Autophagy induction in sea urchin embryos exposed to gadolinium ions
- Authors: Martino C; Chiarelli R; Roccheri MC; Matranga V
- Publication year: 2014
- Type: Proceedings
- OA Link: http://hdl.handle.net/10447/96291
Abstract
Sea urchin embryos are highly sensitive to several kinds of stressors, and able to activate different defense strategies. Gadolinium (Gd) is a metal of the lanthanide series of the elements: its chelates are employed as contrast agents for magnetic resonance imaging since the 1980s. Gd complexes are released in the aquatic environment, making Gd an emergent environmental pollutant. In this study we focused on the effects of Gd ions on sea urchin embryos development. The study was conducted looking at three different processes: general development, apoptosis and autophagy. At the whole morphological level, Paracentrotus lividus sea urchin embryos continuously exposed to Gd ions displayed morphological abnormalities and a significant inhibition of skeleton elongation and patterning. The study of apoptosis performed by immunofluorescence (IF) staining using an anti-cleaved-caspase-3 antibody on whole-mount embryos after 24h (gastrula) and 48h (pluteus) exposure showed no apoptotic induction.
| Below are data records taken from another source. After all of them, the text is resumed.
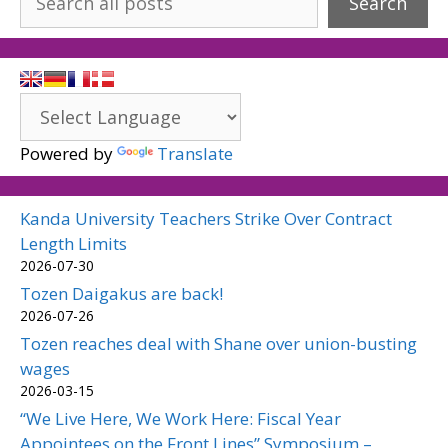
Search
Powered by
Translate
Kanda University Teachers Strike Over Contract
Length Limits
2026-07-30
Tozen Daigakus are back!
2026-07-26
Tozen reaches deal with Shane over union-busting
wages
2026-03-15
“We Live Here, We Work Here: Fiscal Year
Appointees on the Front Lines” Symposium –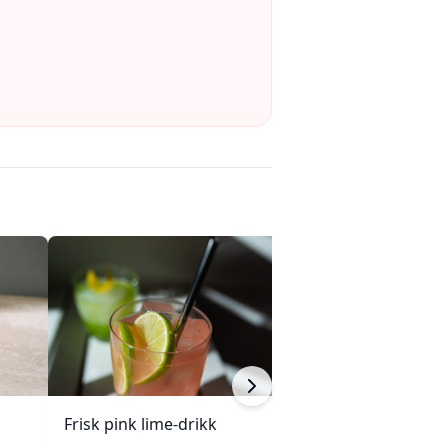
Frisk pink lime-drikk
Fersken Bellini g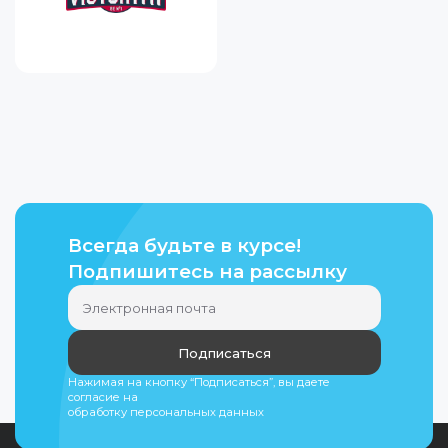
Всегда будьте в курсе!
Подпишитесь на рассылку
Подписаться
Нажимая на кнопку “Подписаться”, вы даете
согласие на
обработку персональных данных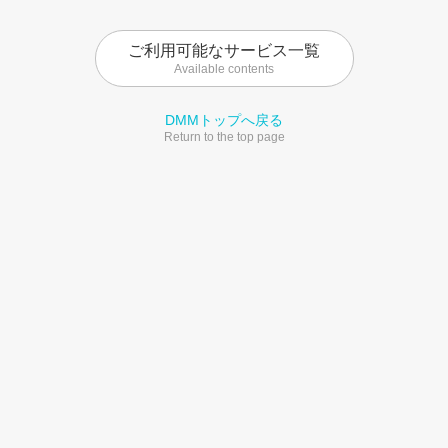
ご利用可能なサービス一覧
Available contents
DMMトップへ戻る
Return to the top page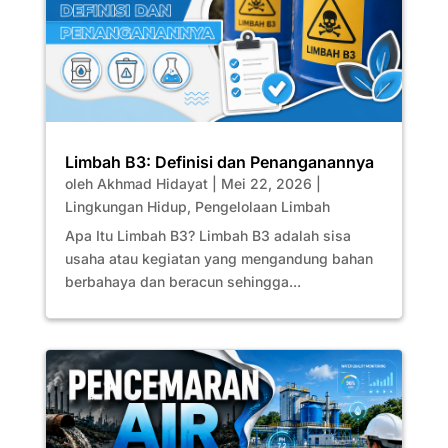
Limbah B3: Definisi dan Penanganannya
oleh
Akhmad Hidayat
|
Mei 22, 2026
|
Lingkungan Hidup
,
Pengelolaan Limbah
Apa Itu Limbah B3? Limbah B3 adalah sisa
usaha atau kegiatan yang mengandung bahan
berbahaya dan beracun sehingga...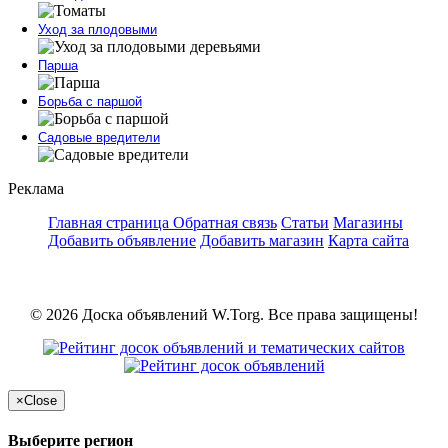
Уход за плодовыми
Парша
Борьба с паршой
Садовые вредители
Реклама
Главная страница
Обратная связь
Статьи
Магазины
Добавить объявление
Добавить магазин
Карта сайта
© 2026 Доска объявлений W.Torg. Все права защищены!
×
Close
Выберите регион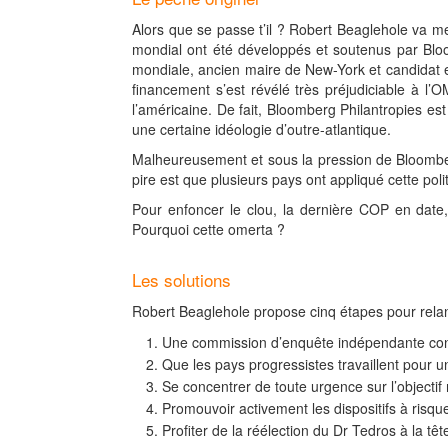
Alors que se passe t’il ? Robert Beaglehole va me
mondial ont été développés et soutenus par Bloo
mondiale, ancien maire de New-York et candidat e
financement s’est révélé très préjudiciable à l
l’américaine. De fait, Bloomberg Philantropies es
une certaine idéologie d’outre-atlantique.
Malheureusement et sous la pression de Bloomberg
pire est que plusieurs pays ont appliqué cette poli
Pour enfoncer le clou, la dernière COP en date,
Pourquoi cette omerta ?
Les solutions
Robert Beaglehole propose cinq étapes pour rela
Une commission d’enquête indépendante conce
Que les pays progressistes travaillent pour
Se concentrer de toute urgence sur l’objecti
Promouvoir activement les dispositifs à risq
Profiter de la réélection du Dr Tedros à la t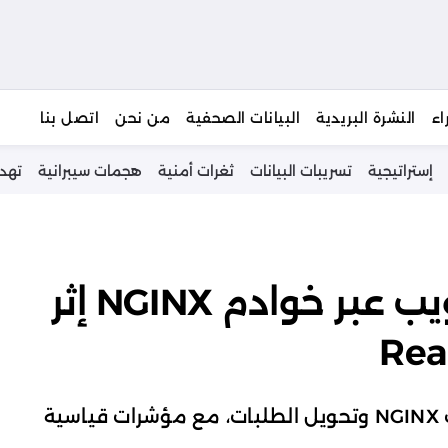
يبحث
اء
النشرة البريدية
البيانات الصحفية
من نحن
اتصل بنا
إستراتيجية
تسريبات البيانات
ثغرات أمنية
هجمات سيبرانية
تهد
حملة لاعتراض حركة الويب عبر خوادم NGINX إثر
حملة تستغل React2Shell لتعديل إعدادات NGINX وتحويل الطلبات، مع مؤشرات قياسية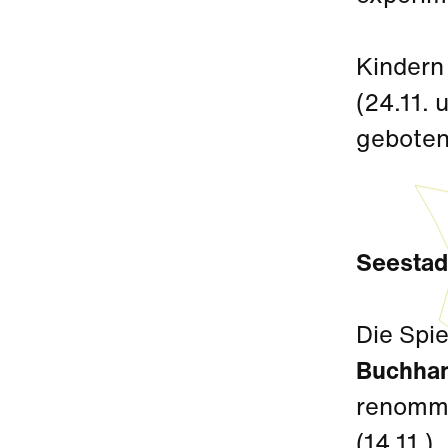
Kindern
(24.11.
geboten
Seestadt
Die Spie
Buchhan
renommi
(14.11.)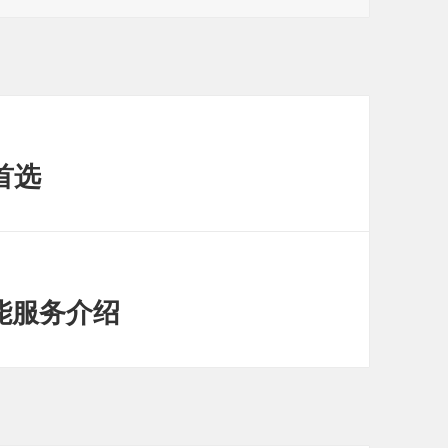
首选
功能服务介绍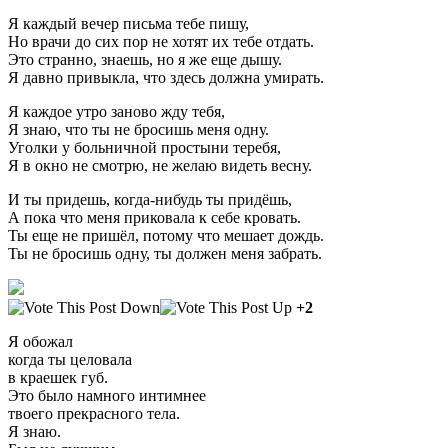
Я каждый вечер письма тебе пишу,
Но врачи до сих пор не хотят их тебе отдать.
Это странно, знаешь, но я же еще дышу.
Я давно привыкла, что здесь должна умирать.
Я каждое утро заново жду тебя,
Я знаю, что ты не бросишь меня одну.
Уголки у больничной простыни теребя,
Я в окно не смотрю, не желаю видеть весну.
И ты придешь, когда-нибудь ты придёшь,
А пока что меня приковала к себе кровать.
Ты еще не пришёл, потому что мешает дождь.
Ты не бросишь одну, ты должен меня забрать.
+2
Я обожал
когда ты целовала
в краешек губ.
Это было намного интимнее
твоего прекрасного тела.
Я знаю.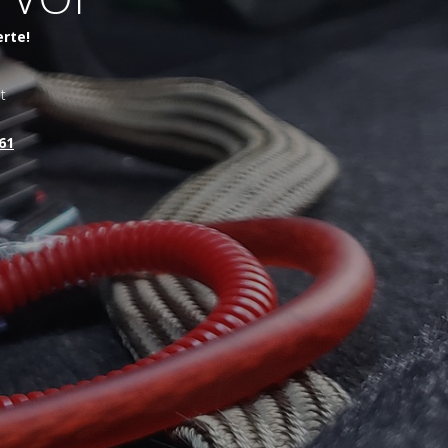
erte!
t
61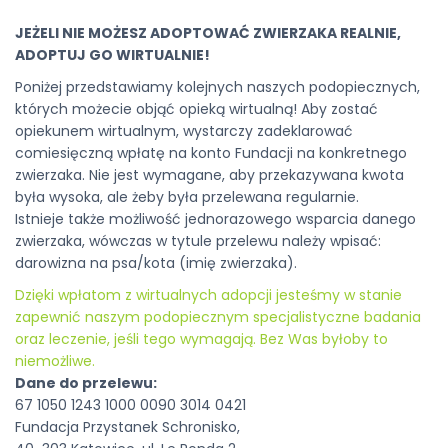
JEŻELI NIE MOŻESZ ADOPTOWAĆ ZWIERZAKA REALNIE,
ADOPTUJ GO WIRTUALNIE!
Poniżej przedstawiamy kolejnych naszych podopiecznych,
których możecie objąć opieką wirtualną! Aby zostać
opiekunem wirtualnym, wystarczy zadeklarować
comiesięczną wpłatę na konto Fundacji na konkretnego
zwierzaka. Nie jest wymagane, aby przekazywana kwota
była wysoka, ale żeby była przelewana regularnie.
Istnieje także możliwość jednorazowego wsparcia danego
zwierzaka, wówczas w tytule przelewu należy wpisać:
darowizna na psa/kota (imię zwierzaka).
Dzięki wpłatom z wirtualnych adopcji jesteśmy w stanie
zapewnić naszym podopiecznym specjalistyczne badania
oraz leczenie, jeśli tego wymagają. Bez Was byłoby to
niemożliwe.
Dane do przelewu:
67 1050 1243 1000 0090 3014 0421
Fundacja Przystanek Schronisko,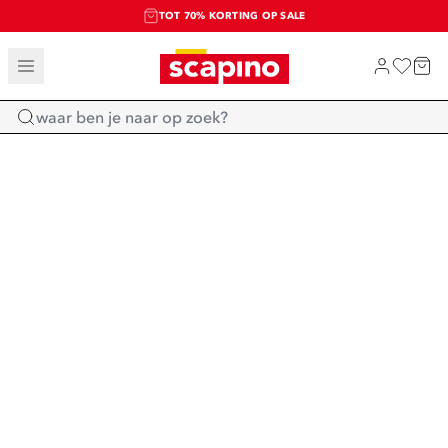
TOT 70% KORTING OP SALE
SALE: LAATSTE KANS!
SHOP NIEUW
Home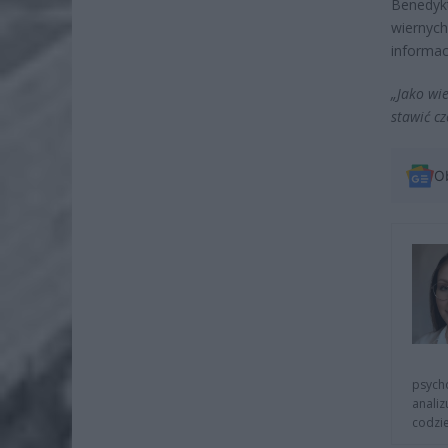
Benedykt
wiernyc
informac
„Jako wi
stawić cz
O
psycho
analiz
codzie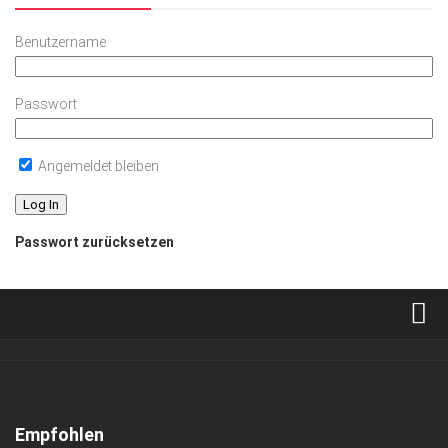
Benutzername
Passwort
Angemeldet bleiben
Passwort zurücksetzen
Verkaufsstellen
Abonnement
Kontakt, Impressum
Empfohlen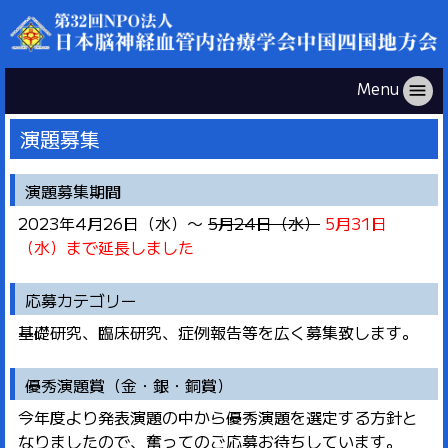
Menu
menu
演題募集
演題募集期間
2023年4月26日（水）～
5月24日（水）
5月31日
（水）まで延長しました
応募カテゴリー
基礎研究、臨床研究、症例報告等を広く募集致します。
優秀演題賞（金・銀・銅賞）
今年度より発表演題の中から優秀演題を選定する方針と
なりましたので、奮ってのご応募お待ちしています。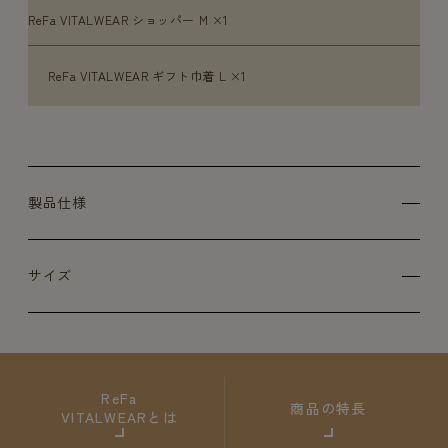
ReFa VITALWEAR ショッパー M ×1
ReFa VITALWEAR ギフト巾着 L ×1
製品仕様
サイズ
ReFa
商品の特長
VITALWEARとは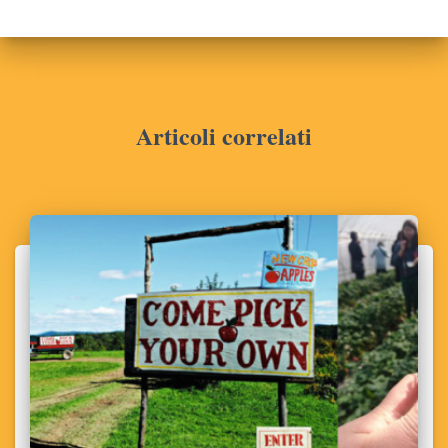
Articoli correlati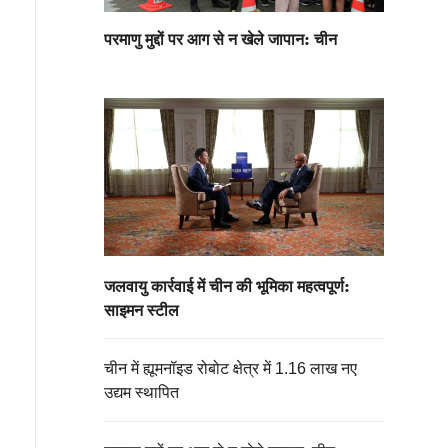
परमाणु मुद्दों पर आग से न खेले जापान: चीन
जलवायु कार्रवाई में चीन की भूमिका महत्वपूर्ण:
साइमन स्टील
चीन में ह्यूमनॉइड रोबोट क्षेत्र में 1.16 लाख नए
उद्यम स्थापित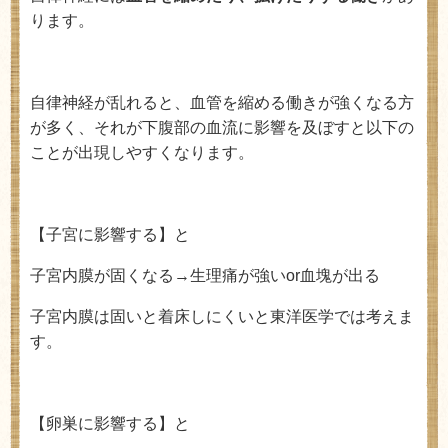
ります。
自律神経が乱れると、血管を縮める働きが強くなる方
が多く、それが下腹部の血流に影響を及ぼすと以下の
ことが出現しやすくなります。
【子宮に影響する】と
子宮内膜が固くなる→生理痛が強い
or
血塊が出る
子宮内膜は固いと着床しにくいと東洋医学では考えま
す。
【卵巣に影響する】と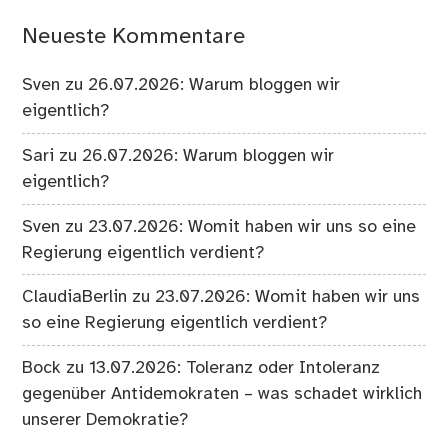
Neueste Kommentare
Sven
zu
26.07.2026: Warum bloggen wir
eigentlich?
Sari
zu
26.07.2026: Warum bloggen wir
eigentlich?
Sven
zu
23.07.2026: Womit haben wir uns so eine
Regierung eigentlich verdient?
ClaudiaBerlin
zu
23.07.2026: Womit haben wir uns
so eine Regierung eigentlich verdient?
Bock
zu
13.07.2026: Toleranz oder Intoleranz
gegenüber Antidemokraten – was schadet wirklich
unserer Demokratie?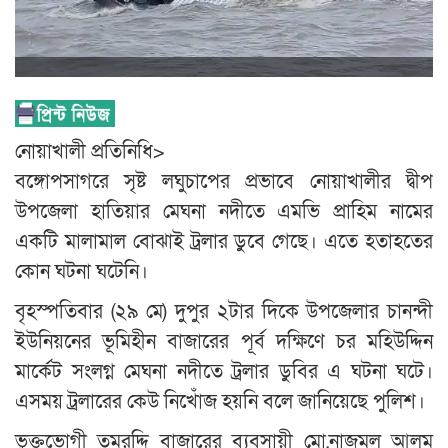
নোয়াখালী প্রতিনিধি>
বঙ্গোপসাগরে সৃষ্ট লঘুচাপের প্রভাবে নোয়াখালীর দ্বীপ
উপজেলা হাতিয়ার মেঘনা নদীতে এমভি প্রাহিম নামের
একটি মালামাল বোঝাই ট্রলার ডুবে গেছে। এতে হতাহতের
কোন ঘটনা ঘটেনি।
বৃহস্পতিবার (২৯ মে) দুপুর ২টার দিকে উপজেলার চানন্দী
ইউনিয়নের ভূমিহীন বাজারের পূর্ব দক্ষিণে চর মহিউদ্দিন
মার্কেট সংলগ্ন মেঘনা নদীতে ট্রলার ডুবির এ ঘটনা ঘটে।
এসময় ট্রলারের কেউ নিখোঁজ হয়নি বলে জানিয়েছে পুলিশ।
ভুক্তভোগী তমরদ্দি বাজারের ব্যবসায়ী মো,নাজমুল আলম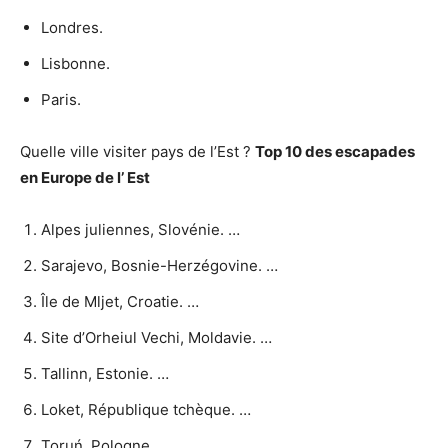
Londres.
Lisbonne.
Paris.
Quelle ville visiter pays de l’Est ?
Top 10 des escapades
en Europe de l’
Est
Alpes juliennes, Slovénie. …
Sarajevo, Bosnie-Herzégovine. …
Île de Mljet, Croatie. …
Site d’Orheiul Vechi, Moldavie. …
Tallinn, Estonie. …
Loket, République tchèque. …
Toruń, Pologne. …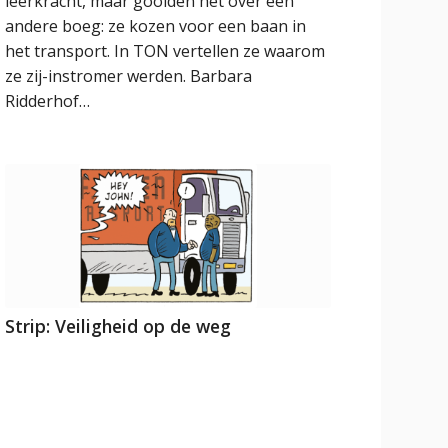
leerkracht, maar gooiden het over een
andere boeg: ze kozen voor een baan in
het transport. In TON vertellen ze waarom
ze zij-instromer werden. Barbara
Ridderhof…
Strip: Veiligheid op de weg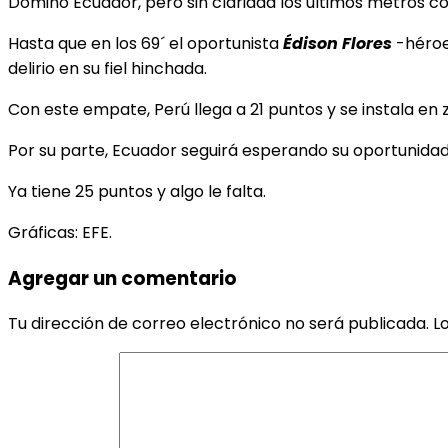
Dominó Ecuador, pero sin claridad los últimos metros co
Hasta que en los 69´ el oportunista
Édison Flores
-héroe
delirio en su fiel hinchada.
Con este empate, Perú llega a 21 puntos y se instala en
Por su parte, Ecuador seguirá esperando su oportunidad
Ya tiene 25 puntos y algo le falta.
Gráficas: EFE.
Agregar un comentario
Tu dirección de correo electrónico no será publicada.
L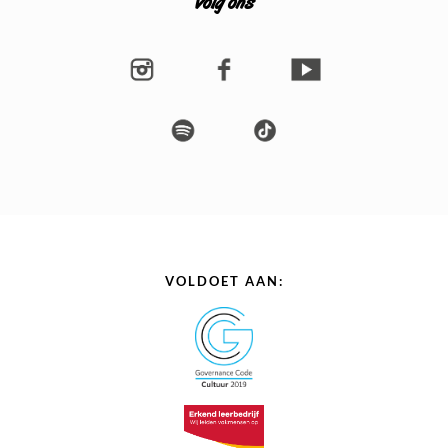
Volg ons
VOLDOET AAN: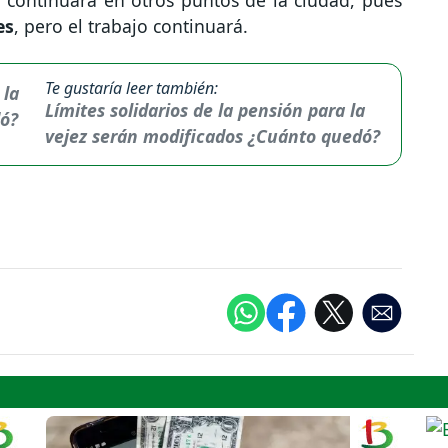
 continuará en otros puntos de la ciudad, pues
es
, pero el trabajo continuará.
Te gustaría leer también:
Límites solidarios de la pensión para la
vejez serán modificados ¿Cuánto quedó?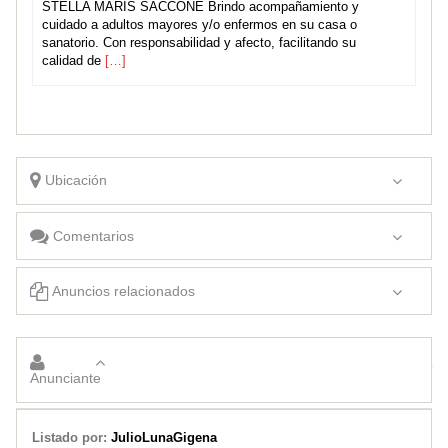
STELLA MARIS SACCONE Brindo acompañamiento y
cuidado a adultos mayores y/o enfermos en su casa o
sanatorio. Con responsabilidad y afecto, facilitando su
calidad de
[…]
Ubicación
Comentarios
Anuncios relacionados
PASACALLES CARAGEVA EN SAN LUIS
PARAPSICOLOGIA – PARAPSICOLOGIA ONLINE
Anunciante
Listado por:
JulioLunaGigena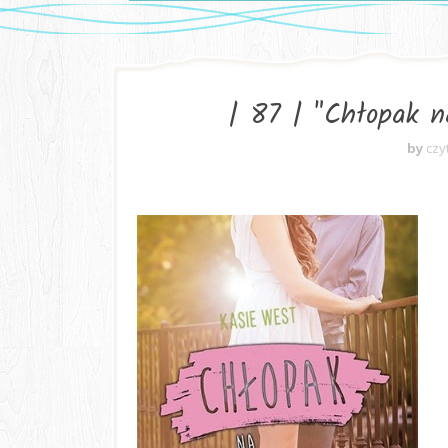
| 87 | "Chłopak n
by
czy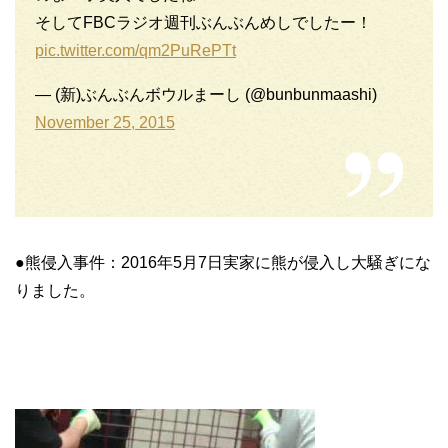
そしてFBCラジオ週刊ぶんぶんめしでしたー！
pic.twitter.com/qm2PuRePTt
— (新)ぶんぶんボウルまーし (@bunbunmaashi)
November 25, 2015
●熊侵入事件：2016年5月7日実家に熊が侵入し大騒ぎにな
りました。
Autophagic processes were investigated by Western blot analysis of total lysates and IF staining (autophagosomes) on whole-mount embryos to detect LC3 protein and acridine orange (AO) vital staining to highlight the presence of acidic vesicular organelles (autophagolysosomes) in whole embryos. In particular, Western blots of embryos exposed to Gd showed a 2.6-fold increase relative to controls at 24h and a 4-fold increase at 48h, suggesting that the autophagic process is acting as a cell survival strategy to defend the developmental program. In agreement, AO vital staining and LC3 IF confirmed an increased number of autophagosomes and autophagolysosomes. Taken together, results show that autophagy is a molecular process activated in sea urchin embryos exposed to Gd ions. Work supported by University of Palermo FFR to MCR and partially by PO-FESR 2007-2013 DeCroMed Project to VM. Authors thank Mr. M. Biondo for technical assistance.